● **Dataset extract**
▬▬▬▬▬▬▬▬▬▬

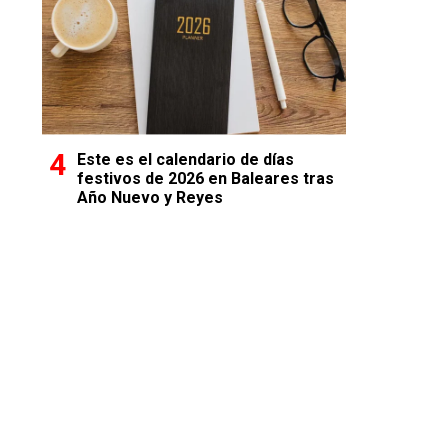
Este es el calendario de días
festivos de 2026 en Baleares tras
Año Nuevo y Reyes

▬▬▬▬▬▬▬▬▬▬

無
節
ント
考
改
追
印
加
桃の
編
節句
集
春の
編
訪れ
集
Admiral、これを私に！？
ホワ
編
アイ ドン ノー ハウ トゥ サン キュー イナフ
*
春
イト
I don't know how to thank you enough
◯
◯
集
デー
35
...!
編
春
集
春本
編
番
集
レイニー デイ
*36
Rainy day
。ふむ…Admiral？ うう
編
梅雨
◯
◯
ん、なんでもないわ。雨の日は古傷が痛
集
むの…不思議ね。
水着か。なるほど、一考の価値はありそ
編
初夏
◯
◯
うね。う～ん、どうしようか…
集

▬▬▬▬▬▬▬▬▬▬

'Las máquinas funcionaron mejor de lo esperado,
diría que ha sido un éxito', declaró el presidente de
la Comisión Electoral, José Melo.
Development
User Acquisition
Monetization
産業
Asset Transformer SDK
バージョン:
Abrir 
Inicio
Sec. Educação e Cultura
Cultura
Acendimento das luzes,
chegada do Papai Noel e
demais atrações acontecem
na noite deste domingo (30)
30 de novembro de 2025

▬▬▬▬▬▬▬▬▬▬

● **Required action**
The lines above from the one with "Sec. Educação e Cultura" through the one with "30 de novembro de 2025" are to be duplicated exactly, ends included, with nothing added.

● **Result below**
Sec. Educação e Cultura
Cultura
Acendimento das luzes,
chegada do Papai Noel e
demais atrações acontecem
na noite deste domingo (30)
30 de novembro de 2025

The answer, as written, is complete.